The Perfekt tense is the first past tense German students need to learn as it is the most common past tense in spoken German. We use it in conversations to discuss events that normally happened fairly recently. In this blog post, I will explain how we form and use the tense.

Before I explain how the Perfekt is formed, let me say a few words about its use.

The present perfect in English differs from the Perfekt tense in German in that the latter doesn’t communicate actions in the past that continue into the present. Instead, actions in the Perfekt tense are completed. To communicate ongoing actions, we use the present tense in German.

Ich wohne seit 15 Jahren in Großbritannien

(I have been living in the UK for 15 years).

Translating the Perfekt tense and Präteritum tense into English usually involves the use of the simple past. However, while the Präteritum is used in formal and mostly written texts for actions in the more distant past that are presented in a narrative context (such as stories newspaper articles, reports), the Perfekt tense is used in informal conversations for relatively recent events that are finished at the time of speaking. So the Präteritum can be considered as the narrative past, while the Perfekt tense is the conversational past.

However, German native speakers are not always careful in making this distinction and sometimes mix the two tenses indiscriminately. Even German teachers can sometimes be faulted with this. Look at what I found in a German textbook about Mozart.

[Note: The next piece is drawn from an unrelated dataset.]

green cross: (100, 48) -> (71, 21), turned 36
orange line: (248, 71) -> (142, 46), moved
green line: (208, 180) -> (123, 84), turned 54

"Von 1772 bis 1777 lebte Mozart in Salzburg. (...) Nach dem Tod seiner Mutter 1778 in Paris ist Mozart 1781 nach Wien umgezogen".

Both sentences should be written in the preterite tense.

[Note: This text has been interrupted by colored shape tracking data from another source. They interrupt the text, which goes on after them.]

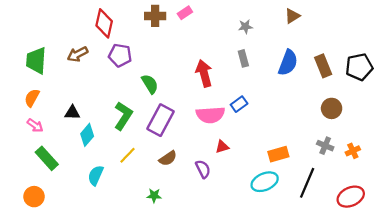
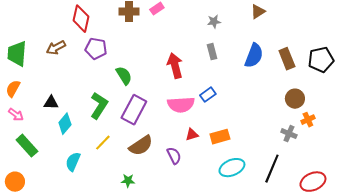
orange cross: (353, 151) -> (308, 120), moved
orange rectangle: (278, 154) -> (220, 137), moved
brown semicircle: (168, 158) -> (141, 146), size x1.4

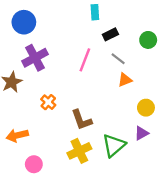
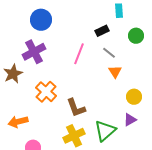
cyan rectangle: (95, 12) -> (119, 11), moved
blue circle: (24, 22) -> (41, 20), moved
orange triangle: (125, 80) -> (115, 72), turned -40
orange cross: (48, 102) -> (46, 92), size x1.5

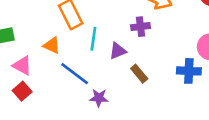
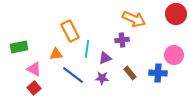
orange triangle: (52, 45) -> (56, 54), turned -32
brown rectangle: (139, 74) -> (130, 73), moved
purple star: (99, 98) -> (102, 78), moved

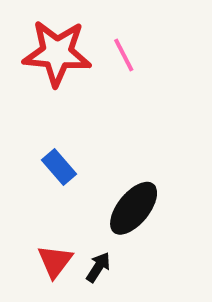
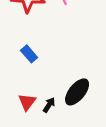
black ellipse: (134, 208) -> (77, 92), moved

For “haben”, “sein”, all of the modal verbs, and set phrases like "es gibt", the Präteritum is the standard past tense to use, even though they technically do have a Perfekt form. In the examples below, the Perfekt form is put in brackets to indicate that we don't normally use it. It’s easiest to understand why we make such exceptions with the modal verbs as the Perfekt tense would need three verbs (haben/sein+ past participle of the modal verb+ infinitive of the main verb).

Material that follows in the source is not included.